Terminology is a fundamental part of any business, almost like an art form. Mastering the correct terminology when working with a 3D artist and having a glossary of a 3D artist is vital. Learning the most suitable terminology for the 3D visualization sector also helps to communicate projects created with advanced 3D renderings in the most professional way possible.
The Glossary of 3D artists. Essential terminology for understanding 3D renderings
Let’s learn all the fundamental terms of the 3D artist’s glossary.
- Architectural 3D model
An architectural 3D model is a 3D representation of an architectural object. A building, landscape model, or anything that can be presented in 3D can be considered a 3D model.
- 3D rendering style
3D rendering is an extremely vast artistic world and can be characterized by many different styles. From watercolor to shading; knowing the different 3D rendering styles will also help you to have a critical view of the project itself.
- 3D wireframe modeling
Wireframe modeling is a form of 3D rendering that can be used to represent the skeleton of a model. Usually this modeling is used on draft work or in the early stages of 3D rendering so as to allow fundamental changes to be made to the model before the rest is created. This is one of the most common terms in the 3D artists glossary.
- Virtual tours
A virtual tour is one of the best known and most characterizing aspects of the architectural projects presented in a live interactive simulation. This form of 3D visualization allows you to really enter the project and experience its livability in a simulated environment.
This type of terminology refers to the number of polygons placed within a particular model. Low poly models are made up of low polygons, which makes the final product less precise and vague. These are easier models to create and are usually found in the initial drafts of projects. On the other hand, high poly models have a much smoother appearance, finer detail, and are usually used to define the final draft of an architectural model.
- High resolution vs. low resolution
Resolution implies the amount of detail (pixels) that an image can contain. The greater the number of pixels in a given image, the higher its resolution will be. Another term related to resolution is PPI (pixels per inch). Any image below 300 PPI should be considered low resolution.

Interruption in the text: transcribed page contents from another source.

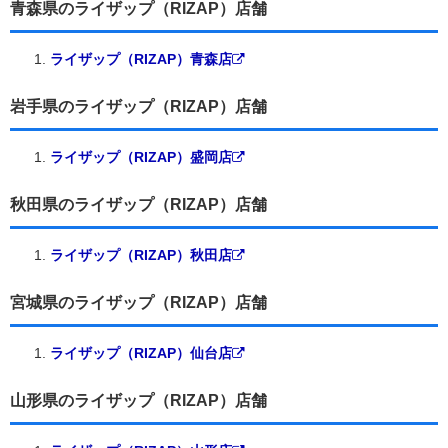
青森県のライザップ（RIZAP）店舗
ライザップ（RIZAP）青森店
岩手県のライザップ（RIZAP）店舗
ライザップ（RIZAP）盛岡店
秋田県のライザップ（RIZAP）店舗
ライザップ（RIZAP）秋田店
宮城県のライザップ（RIZAP）店舗
ライザップ（RIZAP）仙台店
山形県のライザップ（RIZAP）店舗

- Interior rendering vs. exterior rendering
This is especially true for architectural projects. Each building has an exterior and an interior, so you need to make them both to get a good idea of what the structure as a whole will look like. Depending on what your project entails, you will need different renders with different details. The exterior rendering will show its main exterior features, materials, and dimensions. The interior rendering instead will show the floor plans of the rooms and floors, the suggested furniture, and all the unique interior features.

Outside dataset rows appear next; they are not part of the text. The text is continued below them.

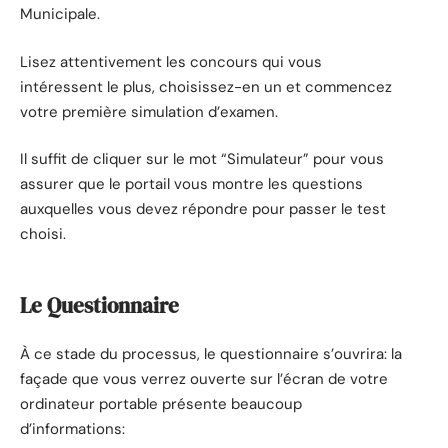
Municipale.
Lisez attentivement les concours qui vous
intéressent le plus, choisissez-en un et commencez
votre première simulation d’examen.
Il suffit de cliquer sur le mot “Simulateur” pour vous
assurer que le portail vous montre les questions
auxquelles vous devez répondre pour passer le test
choisi.
Le Questionnaire
À ce stade du processus, le questionnaire s’ouvrira: la
façade que vous verrez ouverte sur l’écran de votre
ordinateur portable présente beaucoup
d’informations:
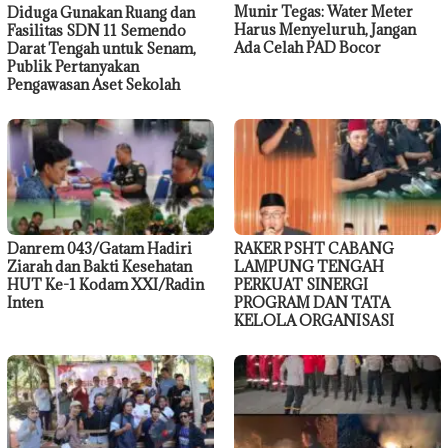
Munir Tegas: Water Meter
Diduga Gunakan Ruang dan
Harus Menyeluruh, Jangan
Fasilitas SDN 11 Semendo
Ada Celah PAD Bocor
Darat Tengah untuk Senam,
Publik Pertanyakan
Pengawasan Aset Sekolah
Danrem 043/Gatam Hadiri
RAKER PSHT CABANG
Ziarah dan Bakti Kesehatan
LAMPUNG TENGAH
HUT Ke-1 Kodam XXI/Radin
PERKUAT SINERGI
Inten
PROGRAM DAN TATA
KELOLA ORGANISASI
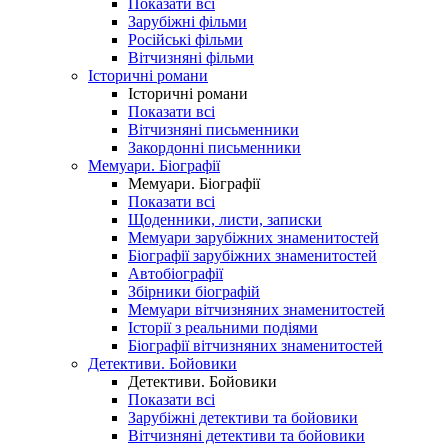
Показати всі
Зарубіжні фільми
Російські фільми
Вітчизняні фільми
Історичні романи
Історичні романи
Показати всі
Вітчизняні письменники
Закордонні письменники
Мемуари. Біографії
Мемуари. Біографії
Показати всі
Щоденники, листи, записки
Мемуари зарубіжних знаменитостей
Біографії зарубіжних знаменитостей
Автобіографії
Збірники біографій
Мемуари вітчизняних знаменитостей
Історії з реальними подіями
Біографії вітчизняних знаменитостей
Детективи. Бойовики
Детективи. Бойовики
Показати всі
Зарубіжні детективи та бойовики
Вітчизняні детективи та бойовики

- Textures, reflections ,and lighting
Texturing is one of the essential pieces of a 3D rendering , with which it will be possible to obtain a texture of any model or structural part. Different textures will give your structure a different feel and finding the right texture should be considered an essential step in the 3D processing process.
- CG rendering vs. CG animation
CG rendering stands for computer generated rendering . Rendering is the process of rendering a 3D model from 2D images. A CG rendering is simply a synonym for 3D rendering. CG animation on the other hand is a photorealistic 3D animation that shows the rendering of your CG in a motion setting. It requires numerous 3D rendering frames , which are then animated into a 3D video to simulate motion.
- Post production
Post production is the final stage of the 3D rendering process . This is the step where all the final details are entered and where the design as a whole is polished and fine-tuned to be presented to colleagues or clients.

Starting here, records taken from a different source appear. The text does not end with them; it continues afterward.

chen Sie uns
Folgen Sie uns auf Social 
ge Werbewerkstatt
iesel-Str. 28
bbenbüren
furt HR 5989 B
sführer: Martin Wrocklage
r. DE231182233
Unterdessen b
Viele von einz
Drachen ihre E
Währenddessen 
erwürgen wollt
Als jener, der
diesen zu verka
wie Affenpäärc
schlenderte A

Photorealism is a term that implies the amount of photorealistic detail placed within a model. To achieve a photorealistic product, a 3D visualization expert will need to make the final draft as perfect as possible, making it virtually indistinguishable from a real photograph.
CAD stands for Computer-Aided Design . It’s a term used primarily to define software that helps 3D visualization experts design their model and is also the industry standard in 3D rendering . CAD software is used for everything from architectural design to engineering, making work much easier, more convenient, and faster.
CGI stands for Computer-Generated Images, a concept that includes all computer-generated images, such as still or moving images in a 3D setting .
This is all you need in your personal 3D artist glossary!